Fill up your toolbox! You now have a ready supply of attention-getting techniques in your toolbox that should last you all year. Remember that “Everything old is new again!” What may be last year’s news for you could be refreshingly new to this year’s class or all new after the winter break. Keep it fresh for them and for yourself and you’ll have them at the ready in no time!
What are your attention grabbing tips?
Zapslat for free (single classroom use) downloadable sound effects of every sort. Searchable catalog./p>
SadoTech and Lovin Product both have multiple options of wireless, plug-and-use doorbell chimes that have 32+ programmable sounds. Some come with remotes and/or multiple buttons. Highly rated and available on multiple online sites for under $15.
Making noise level visible:
https://bouncyballs.org/ This website provides free visual representation of the noise level in your classroom. The sound sensitivity level is adjustable to suit your needs, as is the level of visual representation, and it features emojis, bubbles, balls, numbers--even colorful eyeballs, and an optional “beep” or “shhh” feature. Requires permission to connect to your microphone.
https://calmcounter.ictgames.com/ This free, simple visual noise representation (a fuel tank-style meter) on your computer screen shows a clock-style “hand” that moves up the meter toward red to indicate too much noise. The sensitivity of the microphone is adjustable. You may also use a USB mic. Requires permission to connect to your microphone.
Jumbo 5 min timer (also available in 10-, 3-, and 1-minute versions) enables students to see how much sand has fallen (elapsed) but is silent when it finishes.
Time Timer offers an easy-to-see red segment that shows the amount of time remaining and offers an audible option when time is up.
The Big Timer is a large (7/5”) magnetic traditional timer that rings when time has elapsed..

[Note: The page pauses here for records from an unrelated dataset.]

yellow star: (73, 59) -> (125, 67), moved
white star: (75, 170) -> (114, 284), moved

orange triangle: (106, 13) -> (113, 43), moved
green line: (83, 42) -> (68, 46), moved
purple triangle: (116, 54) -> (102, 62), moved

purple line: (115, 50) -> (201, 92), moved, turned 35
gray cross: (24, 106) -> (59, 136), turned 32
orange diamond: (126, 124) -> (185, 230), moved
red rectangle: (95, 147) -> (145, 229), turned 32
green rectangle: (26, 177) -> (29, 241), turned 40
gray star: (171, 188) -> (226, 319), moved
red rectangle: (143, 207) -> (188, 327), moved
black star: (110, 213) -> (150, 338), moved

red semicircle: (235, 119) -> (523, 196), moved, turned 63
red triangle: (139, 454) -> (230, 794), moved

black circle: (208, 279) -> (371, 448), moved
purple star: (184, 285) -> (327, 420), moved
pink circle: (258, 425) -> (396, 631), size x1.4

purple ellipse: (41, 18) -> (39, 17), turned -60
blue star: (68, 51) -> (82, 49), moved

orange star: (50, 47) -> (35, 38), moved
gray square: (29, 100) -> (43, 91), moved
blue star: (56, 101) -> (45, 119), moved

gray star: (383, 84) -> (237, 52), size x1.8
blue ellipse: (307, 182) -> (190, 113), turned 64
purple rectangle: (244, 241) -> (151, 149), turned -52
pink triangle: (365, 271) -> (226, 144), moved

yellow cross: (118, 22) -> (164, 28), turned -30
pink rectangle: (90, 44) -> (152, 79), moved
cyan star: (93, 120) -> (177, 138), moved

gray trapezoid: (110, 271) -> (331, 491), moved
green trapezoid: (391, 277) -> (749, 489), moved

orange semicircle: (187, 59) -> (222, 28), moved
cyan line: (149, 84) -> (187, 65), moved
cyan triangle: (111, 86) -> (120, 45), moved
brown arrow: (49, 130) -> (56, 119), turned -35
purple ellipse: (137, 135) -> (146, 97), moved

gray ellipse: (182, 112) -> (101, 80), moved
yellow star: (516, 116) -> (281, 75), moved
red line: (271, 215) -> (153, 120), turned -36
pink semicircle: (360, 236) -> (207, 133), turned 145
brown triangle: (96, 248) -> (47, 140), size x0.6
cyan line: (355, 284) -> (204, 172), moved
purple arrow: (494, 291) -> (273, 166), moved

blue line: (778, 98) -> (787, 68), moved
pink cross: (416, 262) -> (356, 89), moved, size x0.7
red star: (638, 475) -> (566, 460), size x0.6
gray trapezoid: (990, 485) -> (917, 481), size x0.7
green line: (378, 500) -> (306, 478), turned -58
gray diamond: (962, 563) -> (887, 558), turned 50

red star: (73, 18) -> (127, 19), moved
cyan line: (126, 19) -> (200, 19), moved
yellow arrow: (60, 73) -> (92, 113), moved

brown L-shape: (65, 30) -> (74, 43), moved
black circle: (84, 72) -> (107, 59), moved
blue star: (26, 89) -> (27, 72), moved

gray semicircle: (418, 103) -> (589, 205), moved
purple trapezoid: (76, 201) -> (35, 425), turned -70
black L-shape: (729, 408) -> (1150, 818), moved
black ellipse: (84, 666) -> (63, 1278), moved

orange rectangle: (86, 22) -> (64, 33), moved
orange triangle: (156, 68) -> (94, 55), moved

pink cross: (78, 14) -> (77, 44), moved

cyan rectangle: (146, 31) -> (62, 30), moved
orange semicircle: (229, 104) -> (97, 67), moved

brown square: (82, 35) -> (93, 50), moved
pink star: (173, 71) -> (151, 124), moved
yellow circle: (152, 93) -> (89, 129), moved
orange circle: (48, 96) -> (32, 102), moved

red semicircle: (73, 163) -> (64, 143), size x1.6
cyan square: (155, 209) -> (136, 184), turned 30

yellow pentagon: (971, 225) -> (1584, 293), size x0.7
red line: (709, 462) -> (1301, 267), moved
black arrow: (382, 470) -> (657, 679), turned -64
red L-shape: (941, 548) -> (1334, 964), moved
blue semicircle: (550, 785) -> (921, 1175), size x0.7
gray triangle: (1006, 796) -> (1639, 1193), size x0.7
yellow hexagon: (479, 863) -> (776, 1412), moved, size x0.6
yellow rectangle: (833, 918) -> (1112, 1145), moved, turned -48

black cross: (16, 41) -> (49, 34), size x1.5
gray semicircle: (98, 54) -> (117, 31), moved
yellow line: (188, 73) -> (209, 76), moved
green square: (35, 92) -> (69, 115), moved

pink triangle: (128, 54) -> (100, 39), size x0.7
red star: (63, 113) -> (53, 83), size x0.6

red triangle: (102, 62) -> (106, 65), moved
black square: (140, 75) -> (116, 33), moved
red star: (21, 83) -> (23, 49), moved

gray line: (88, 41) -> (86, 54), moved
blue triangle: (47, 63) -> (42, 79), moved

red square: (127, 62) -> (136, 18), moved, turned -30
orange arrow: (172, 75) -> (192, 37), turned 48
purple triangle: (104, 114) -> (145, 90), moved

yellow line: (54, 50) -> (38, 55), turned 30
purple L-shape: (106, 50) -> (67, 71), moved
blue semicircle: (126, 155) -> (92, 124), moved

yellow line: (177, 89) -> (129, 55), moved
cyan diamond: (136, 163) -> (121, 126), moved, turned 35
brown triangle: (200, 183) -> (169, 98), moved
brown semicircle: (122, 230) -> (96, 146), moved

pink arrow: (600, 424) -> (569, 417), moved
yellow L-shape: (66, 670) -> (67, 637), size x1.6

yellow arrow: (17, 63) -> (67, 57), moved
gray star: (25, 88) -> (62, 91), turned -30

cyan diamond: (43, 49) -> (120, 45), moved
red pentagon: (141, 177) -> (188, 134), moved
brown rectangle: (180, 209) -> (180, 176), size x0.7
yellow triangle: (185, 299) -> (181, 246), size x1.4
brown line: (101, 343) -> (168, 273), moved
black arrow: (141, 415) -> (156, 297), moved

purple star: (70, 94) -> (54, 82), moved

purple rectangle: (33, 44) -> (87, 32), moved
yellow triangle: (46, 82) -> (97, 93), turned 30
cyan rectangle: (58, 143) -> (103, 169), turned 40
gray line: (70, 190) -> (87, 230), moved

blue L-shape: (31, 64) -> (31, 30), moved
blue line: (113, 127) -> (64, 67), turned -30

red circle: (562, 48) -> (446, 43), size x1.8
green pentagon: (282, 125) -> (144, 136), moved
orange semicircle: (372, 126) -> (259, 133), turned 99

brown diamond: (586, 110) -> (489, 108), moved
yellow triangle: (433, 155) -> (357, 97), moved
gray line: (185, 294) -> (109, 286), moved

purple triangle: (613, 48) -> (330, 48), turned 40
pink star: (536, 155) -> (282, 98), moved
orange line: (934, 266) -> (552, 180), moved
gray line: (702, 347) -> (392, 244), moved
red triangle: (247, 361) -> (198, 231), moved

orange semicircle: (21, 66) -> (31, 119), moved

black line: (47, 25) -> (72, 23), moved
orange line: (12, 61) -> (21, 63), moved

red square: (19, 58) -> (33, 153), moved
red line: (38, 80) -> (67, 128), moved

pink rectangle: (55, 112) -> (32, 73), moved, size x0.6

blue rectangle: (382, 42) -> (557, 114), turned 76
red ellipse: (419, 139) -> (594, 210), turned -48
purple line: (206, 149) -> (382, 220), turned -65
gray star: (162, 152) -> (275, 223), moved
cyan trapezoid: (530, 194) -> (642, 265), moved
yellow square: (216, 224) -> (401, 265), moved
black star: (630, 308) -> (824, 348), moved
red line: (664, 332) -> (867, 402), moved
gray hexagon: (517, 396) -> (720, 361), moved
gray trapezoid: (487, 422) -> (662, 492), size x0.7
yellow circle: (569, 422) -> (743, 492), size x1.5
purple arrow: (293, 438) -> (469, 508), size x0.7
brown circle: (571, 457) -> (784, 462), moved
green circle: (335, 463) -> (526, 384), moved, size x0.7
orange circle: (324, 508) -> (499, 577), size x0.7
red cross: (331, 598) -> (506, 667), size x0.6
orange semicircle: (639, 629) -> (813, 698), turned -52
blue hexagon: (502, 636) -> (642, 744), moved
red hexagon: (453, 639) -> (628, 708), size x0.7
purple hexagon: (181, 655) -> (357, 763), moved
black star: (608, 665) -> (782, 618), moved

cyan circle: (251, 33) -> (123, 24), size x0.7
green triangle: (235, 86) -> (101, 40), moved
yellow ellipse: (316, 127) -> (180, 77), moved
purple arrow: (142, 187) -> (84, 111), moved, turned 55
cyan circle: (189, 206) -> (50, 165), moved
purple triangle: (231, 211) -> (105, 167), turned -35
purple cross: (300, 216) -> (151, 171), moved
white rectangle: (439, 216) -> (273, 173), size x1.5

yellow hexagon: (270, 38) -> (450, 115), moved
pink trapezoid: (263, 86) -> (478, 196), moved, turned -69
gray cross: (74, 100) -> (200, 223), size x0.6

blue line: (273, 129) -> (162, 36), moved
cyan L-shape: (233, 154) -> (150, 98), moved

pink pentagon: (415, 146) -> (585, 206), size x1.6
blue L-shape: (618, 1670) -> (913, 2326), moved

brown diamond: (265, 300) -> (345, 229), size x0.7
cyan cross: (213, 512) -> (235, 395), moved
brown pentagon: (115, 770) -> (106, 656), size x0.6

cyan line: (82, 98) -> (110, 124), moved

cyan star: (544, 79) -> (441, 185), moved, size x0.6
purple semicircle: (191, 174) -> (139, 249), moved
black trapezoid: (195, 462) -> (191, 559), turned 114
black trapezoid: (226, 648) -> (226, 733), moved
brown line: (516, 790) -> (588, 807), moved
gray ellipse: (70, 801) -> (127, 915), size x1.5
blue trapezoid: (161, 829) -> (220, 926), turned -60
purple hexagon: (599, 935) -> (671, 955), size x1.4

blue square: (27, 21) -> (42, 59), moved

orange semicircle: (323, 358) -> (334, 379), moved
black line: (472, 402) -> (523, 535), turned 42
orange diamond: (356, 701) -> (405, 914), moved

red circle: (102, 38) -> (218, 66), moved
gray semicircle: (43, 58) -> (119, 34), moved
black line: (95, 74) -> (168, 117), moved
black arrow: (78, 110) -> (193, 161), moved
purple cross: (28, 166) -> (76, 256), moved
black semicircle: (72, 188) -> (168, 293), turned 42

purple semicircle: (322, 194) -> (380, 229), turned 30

Lisa Heintz, M.Ed., is an educator with over 25 years of experience supporting learners from toddlers to adults, and owner of Little Songbird: Songs for Learning, a site that provides quality children’s music and book recommendations for PreK-grade 3 educators. She stays “green and growing” by volunteering in community and school projects that focus on Diversity, Equity and Inclusion, as well as with the Children’s Music Network. She is fascinated by birds of all sorts, loves cats, and is the proud mom of a son who is a shining example of what intentional teaching and parenting can do for children with disabilities. Connect with Lisa at Lisa@LittleSongbird.com.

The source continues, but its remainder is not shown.